The question of whether to buy or rent an industrial space is one that has been asked by many business owners. There is not, however, a short answer that will work for every business.
Deciding whether buying or renting will be best for you will depend on a lot of different factors. What is your budget and what is the status of your credit? What do you intend to use the space for and how long do you plan on using it for that purpose? How much of your personal time and energy do you want to commit to the space? Answering these questions honestly will help you to determine your next best steps. You will also want to take the time to consider the pros and the cons of each option and how they relate to your personal situation.
Buying an Industrial Property
The industrial sector of the commercial real estate market has remained solid moving into the middle months of 2020, making now a very good time to get involved with it in any capacity. As with any type of investment, however, purchasing property will also come with its own set of risks. To help you determine whether this is a viable option for you, consider the following:
- Equity and Appreciation: Owning a commercial property means when that property increases in value, you will directly benefit from it.

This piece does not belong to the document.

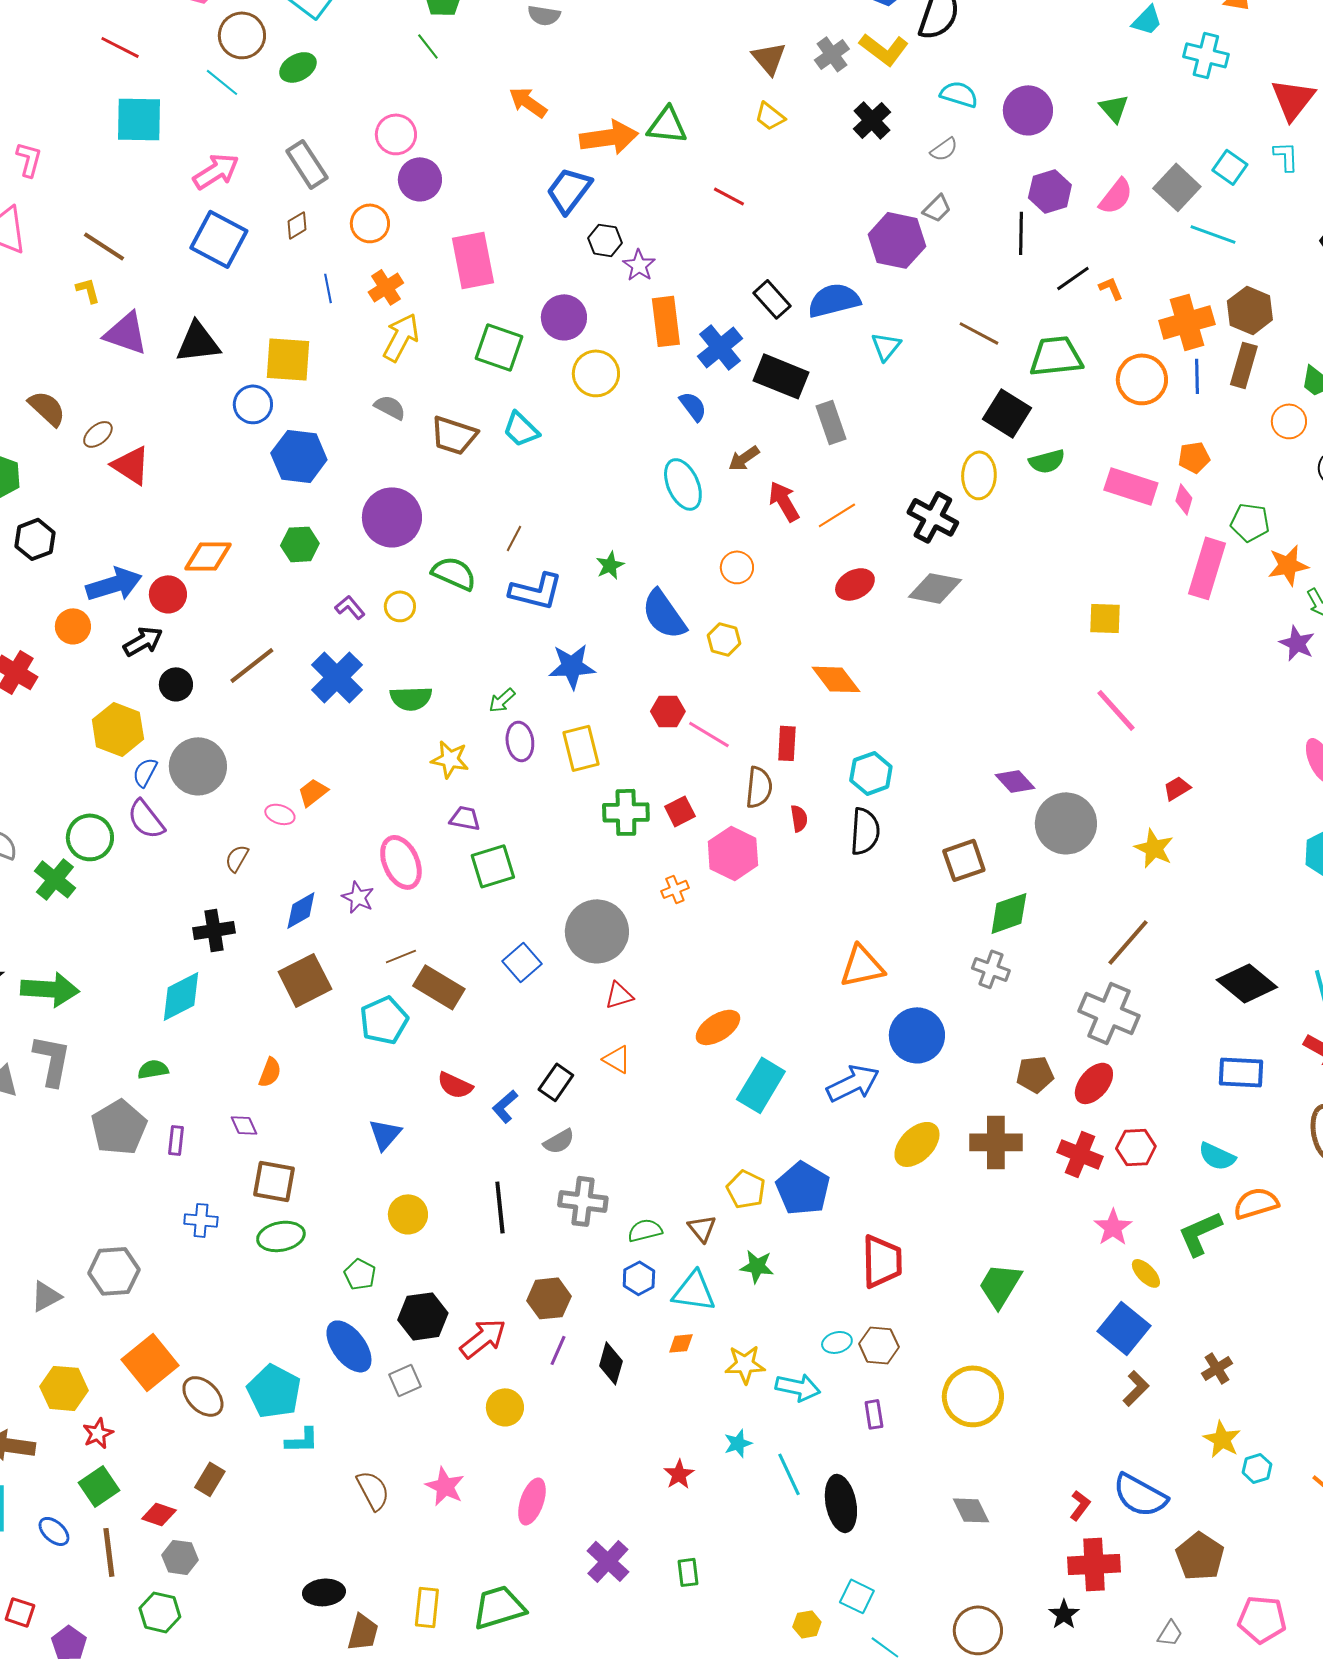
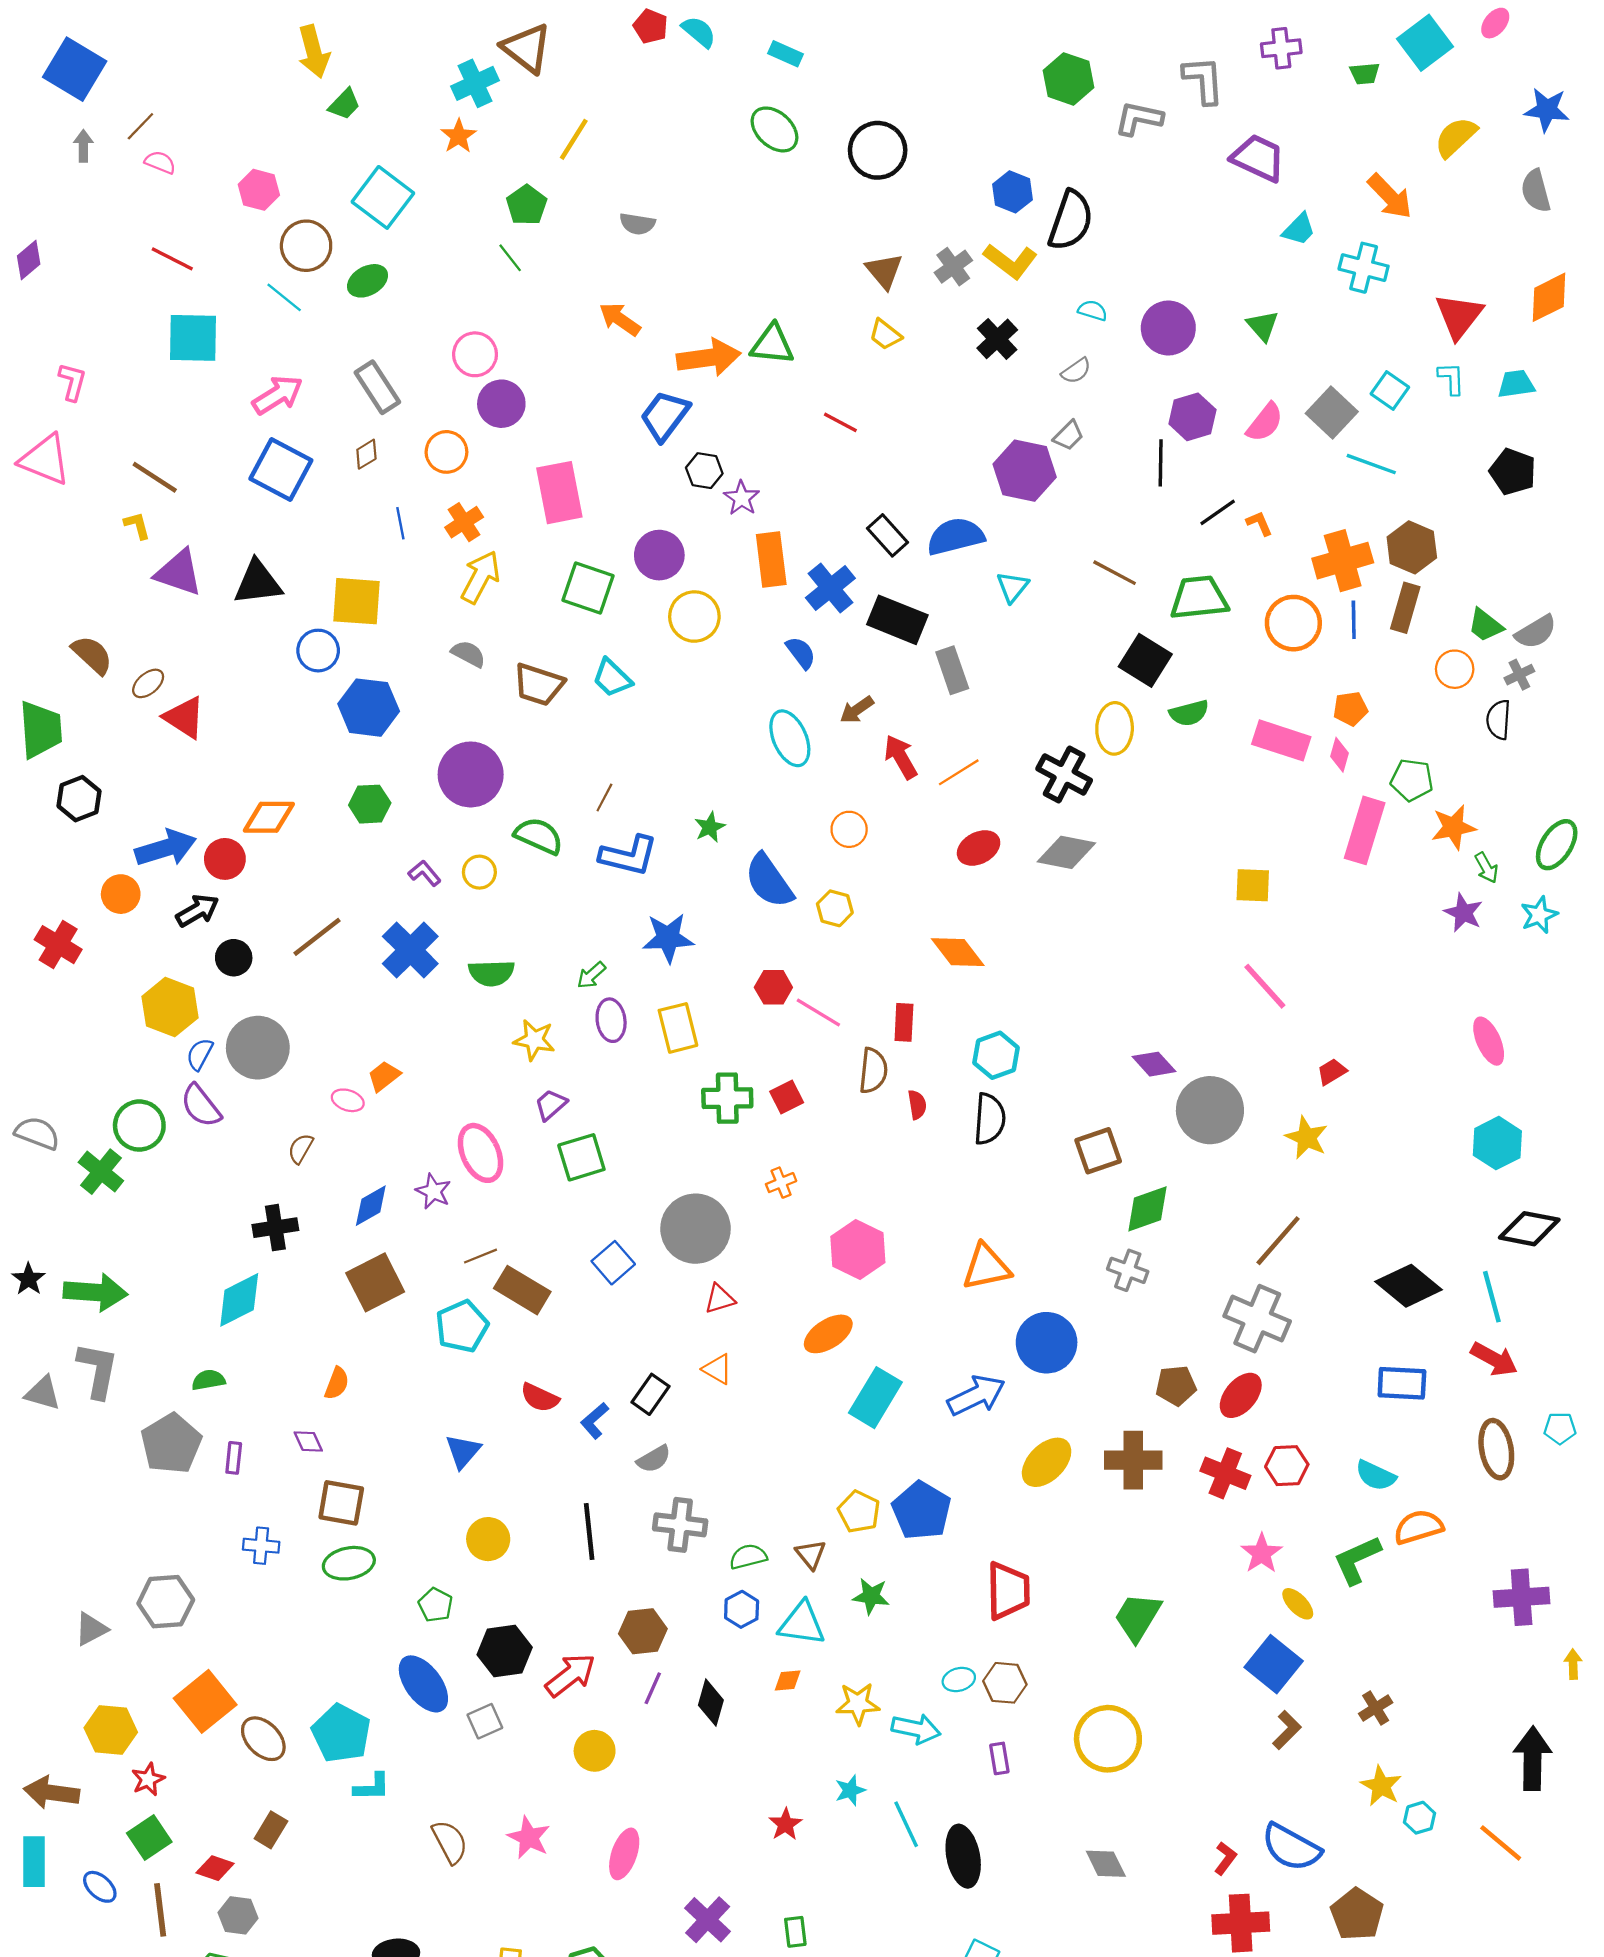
cyan semicircle: (959, 94) -> (1093, 310), size x0.7
purple trapezoid: (465, 818) -> (551, 1105), turned -52
pink hexagon: (733, 853) -> (858, 1249), moved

In order to increase the chances of this happening, make sure you purchase property in a desirable or up-and-coming area. It may cost you a bit more upfront, but the investment will be well worth the return.
- Potential for Income: Purchasing a property outright also means you can rent the space out at any given time. This can be useful if your intention for the space changes, your business plans change, or if the space is too large for your current needs.
- Collateral: Owning a property can also be used as collateral by the business for any outstanding debts or to help secure financing.
- Low Financing Rates: With the market constantly fluctuating, there are ample opportunities available to secure extremely low rates for your loan.
- Control: As the building owner, you are fully in control of how the space is used and by whom (outside, of course, of restrictions put into place by zoning laws).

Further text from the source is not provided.